» TASK GOAL
Drop the pictures and repeat the remaining data exactly.

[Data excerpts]
——

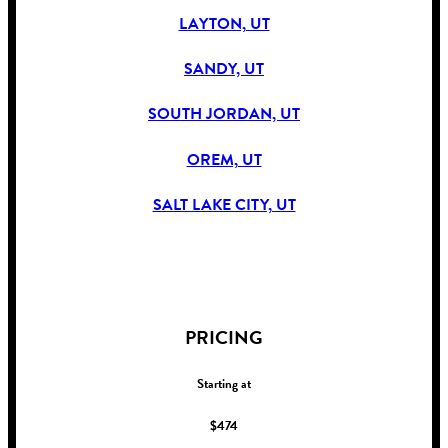
LAYTON, UT
SANDY, UT
SOUTH JORDAN, UT
OREM, UT
SALT LAKE CITY, UT
!
PRICING
Starting at
$474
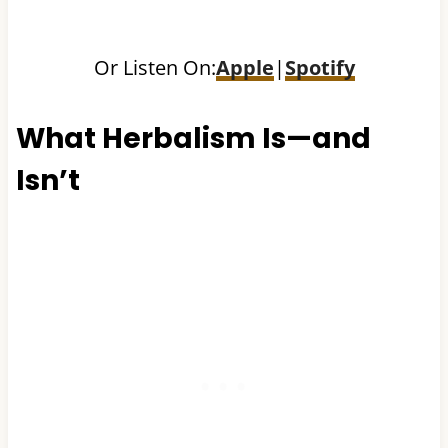
Or Listen On:
Apple
|
Spotify
What Herbalism Is—and
Isn’t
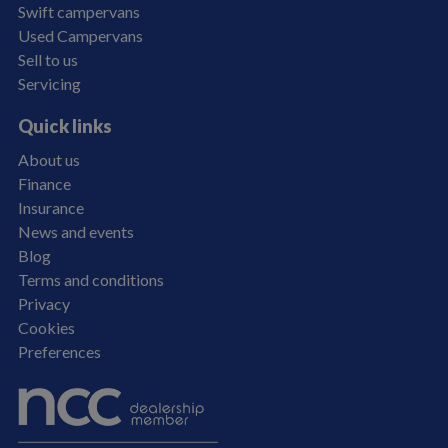
Swift campervans
Used Campervans
Sell to us
Servicing
Quick links
About us
Finance
Insurance
News and events
Blog
Terms and conditions
Privacy
Cookies
Preferences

——

» EXERCISE ANSWER
LAYTON, UT
SANDY, UT
SOUTH JORDAN, UT
OREM, UT
SALT LAKE CITY, UT
!
PRICING
Starting at
$474
Or Listen On:
Apple
|
Spotify
What Herbalism Is—and
Isn’t
Swift campervans
Used Campervans
Sell to us
Servicing
Quick links
About us
Finance
Insurance
News and events
Blog
Terms and conditions
Privacy
Cookies
Preferences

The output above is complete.